Cada um em seu tempo e em sua dinâmica

Era o primeiro dia da votação na Câmara dos Deputados da Proposta de Emenda Constuticional (PEC) 241, o que inquietava o educador Maurício Moreira. O pai de Maxwell (o Max), de 10 anos, e de Matheus, 8, considera que, se aprovada a PEC, são bastante prováveis cortes em programas de assistência a que os dois filhos têm direito. “Os primeiros que perdem nas políticas são as pessoas com deficiência.” Em 2010, os dois filhos – primeiro Max e logo depois Matheus – foram diagnosticados com Transtorno do Espectro do Autismo (TEA). Naquele mesmo ano, Maurício passou a morar sozinho com os filhos e é quem cuida de sua educação – com algumas ajudas eventuais da mãe dos garotos e de sua mãe.

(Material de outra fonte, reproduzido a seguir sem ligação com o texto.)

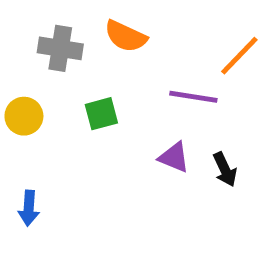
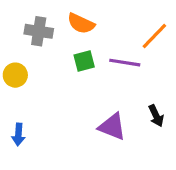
green square: (101, 114) -> (84, 61), moved
purple triangle: (174, 157) -> (112, 127), moved, size x1.4
black arrow: (225, 169) -> (156, 116), moved

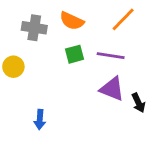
orange line: (154, 36) -> (123, 19), moved
purple triangle: (112, 127) -> (112, 89), moved
blue arrow: (18, 134) -> (40, 119), moved

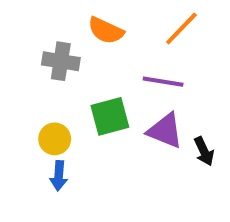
gray cross: (34, 28) -> (61, 61), moved
green square: (75, 54) -> (110, 116), moved, size x1.4
yellow circle: (13, 67) -> (55, 139), moved

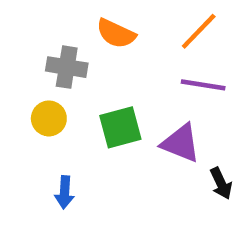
purple line: (163, 82) -> (203, 85), moved
yellow circle: (55, 139) -> (49, 118), moved
black arrow: (204, 151) -> (221, 183), moved

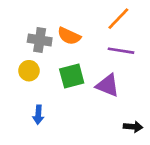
orange semicircle: (116, 34) -> (69, 36), moved
black arrow: (221, 183) -> (133, 127), moved, turned -60

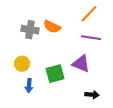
yellow circle: (29, 71) -> (22, 64), moved
green square: (72, 76) -> (55, 74), moved
black arrow: (133, 127) -> (92, 95), moved

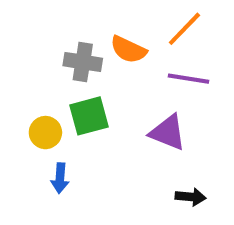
orange semicircle: (52, 27) -> (128, 50), moved
gray cross: (30, 30) -> (83, 62), moved
green square: (55, 74) -> (89, 116), moved

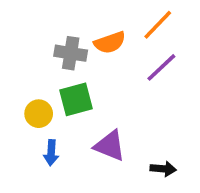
orange semicircle: (128, 50) -> (110, 43), turned -44
purple line: (189, 79) -> (161, 67), turned -52
purple triangle: (168, 133) -> (110, 146), moved

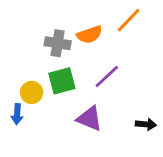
purple line: (161, 67) -> (107, 77), moved
blue arrow: (51, 153) -> (17, 114), moved
black arrow: (163, 169) -> (146, 124), moved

Desde a Educação Infantil e agora no Ensino Fundamental, os dois garotos estudam no mesmo grupo escolar da rede municipal de Belo Horizonte. Além da diferença de dois anos de idade, suas características distintas – muitas delas ligadas ao TEA – se expressam no processo educacional. O pai conta que Max, com pouco mais de 2 anos, deixou a creche por um tempo, porque batia muito a cabeça na parede e os profissionais não sabiam lidar com a situação. “E hoje é outro menino: participa, conhece toda a rotina, aprendeu a ler e escrever com os recursos da escola: não precisaram inventar coisas diferentes para ele aprender”, relata Maurício. Com Matheus tem sido diferente, já que ele ainda não fala: “A escola usa comunicação alternativa e vai tentando alguns mecanismos para desenvolver os conteúdos programáticos – está aquém do que a gente gostaria, mas ele tem o tempo e a dinâmica dele.”

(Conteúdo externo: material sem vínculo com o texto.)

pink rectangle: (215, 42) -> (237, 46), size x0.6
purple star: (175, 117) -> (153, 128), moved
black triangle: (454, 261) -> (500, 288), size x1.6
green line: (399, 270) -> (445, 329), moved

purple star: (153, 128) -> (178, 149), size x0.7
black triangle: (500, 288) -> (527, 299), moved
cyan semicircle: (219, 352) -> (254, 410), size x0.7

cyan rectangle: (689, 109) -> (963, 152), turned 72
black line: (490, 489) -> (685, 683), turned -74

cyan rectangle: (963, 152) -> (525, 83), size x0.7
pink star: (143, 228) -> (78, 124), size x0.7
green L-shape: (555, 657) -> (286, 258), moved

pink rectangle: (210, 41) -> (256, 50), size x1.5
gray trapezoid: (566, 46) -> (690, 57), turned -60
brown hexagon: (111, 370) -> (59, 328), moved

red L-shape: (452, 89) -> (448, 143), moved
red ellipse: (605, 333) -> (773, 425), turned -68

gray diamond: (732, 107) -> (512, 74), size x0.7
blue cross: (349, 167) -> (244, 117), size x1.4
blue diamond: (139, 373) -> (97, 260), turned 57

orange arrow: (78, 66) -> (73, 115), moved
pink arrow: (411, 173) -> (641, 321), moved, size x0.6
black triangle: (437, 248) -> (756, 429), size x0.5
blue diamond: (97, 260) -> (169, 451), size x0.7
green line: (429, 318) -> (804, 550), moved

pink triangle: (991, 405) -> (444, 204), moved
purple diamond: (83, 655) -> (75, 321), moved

As diferenças entre eles também se expressam na socialização: Max é mais tímido, mas a possibilidade da comunicação oral tem ajudado a vencer a inibição – tanto que, em setembro, ele fez uma apresentação no 1º Encontro Brasileiro de Pessoas Autistas. Matheus ainda não conversa, mas é muito afetuoso, o que ajuda na interação: durante a entrevista, abraçava o pai a toda hora e foi até os dois repórteres mexer em seus cabelos. O pai explicou que essa sua forma de socialização, que ainda é mais infantil, motivou-o a buscar, por ordem judicial, a retenção do filho na Educação Infantil por mais dois anos além do que define a legislação. “Existem várias famílias hoje em Belo Horizonte querendo reter os meninos, o que eu acho que caberia, com as adaptações que são possíveis fazer na educação, porque cada um tem seu tempo para se desenvolver”, defende Maurício, que é vice-presidente regional da Associação Brasileira para Ação por Direitos das Pessoas com Autismo.

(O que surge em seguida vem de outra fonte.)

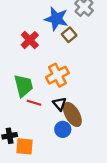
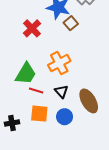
green trapezoid: (23, 86) -> (26, 74), turned 45
brown ellipse: (72, 114) -> (89, 101), moved
orange square: (24, 146) -> (39, 114), moved

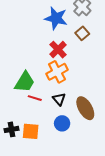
brown square: (71, 23) -> (82, 33), moved
red cross: (32, 28) -> (58, 50), moved
orange square: (39, 114) -> (31, 131), moved

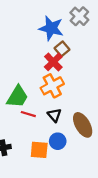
brown square: (82, 33) -> (62, 49), moved
orange square: (31, 131) -> (39, 150), moved

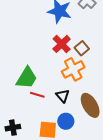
brown square: (62, 49) -> (82, 48), moved
orange cross: (52, 86) -> (73, 69), moved

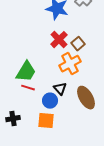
red line: (37, 95) -> (28, 88), moved
blue circle: (66, 121) -> (50, 101), moved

Flexibilização do currículo, mais adaptações e mais atenção individualizada são algumas das principais bandeiras de Maurício para a educação inclusiva. No atendimento educacional especializado (AEE), por exemplo, ele acredita haver boa qualidade, porém com frequência muito baixa – Matheus, atualmente, só tem 1 hora por semana com a professora do AEE. Maurício também defende mais investimento na avaliação das crianças com deficiência, “porque a gente não consegue quantificar se está piorando, se está melhorando”. Formação profissional é outro nó: com a grande rotatividade no quadro docente, cada novo professor chega inseguro e leva muito tempo para se preparar. “O professor já chega com medo e a gente, pai, não é fácil: a gente cobra, a gente pega no pé!”